(Extracted page text data)

··········

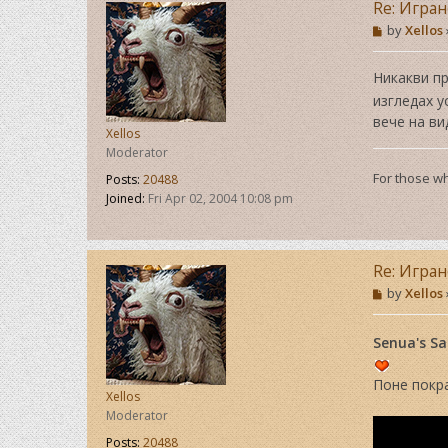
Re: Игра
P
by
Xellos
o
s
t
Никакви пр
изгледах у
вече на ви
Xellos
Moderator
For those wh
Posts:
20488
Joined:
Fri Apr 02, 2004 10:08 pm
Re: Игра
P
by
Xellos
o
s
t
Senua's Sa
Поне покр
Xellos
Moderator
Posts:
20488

··········

◆ **TRY IT**
Print each record exactly as it stands, skipping the pictures.

◆ **EXERCISE RESULT**
Re: Игра
P
by
Xellos
o
s
t
Никакви пр
изгледах у
вече на ви
Xellos
Moderator
For those wh
Posts:
20488
Joined:
Fri Apr 02, 2004 10:08 pm
Re: Игра
P
by
Xellos
o
s
t
Senua's Sa
Поне покр
Xellos
Moderator
Posts:
20488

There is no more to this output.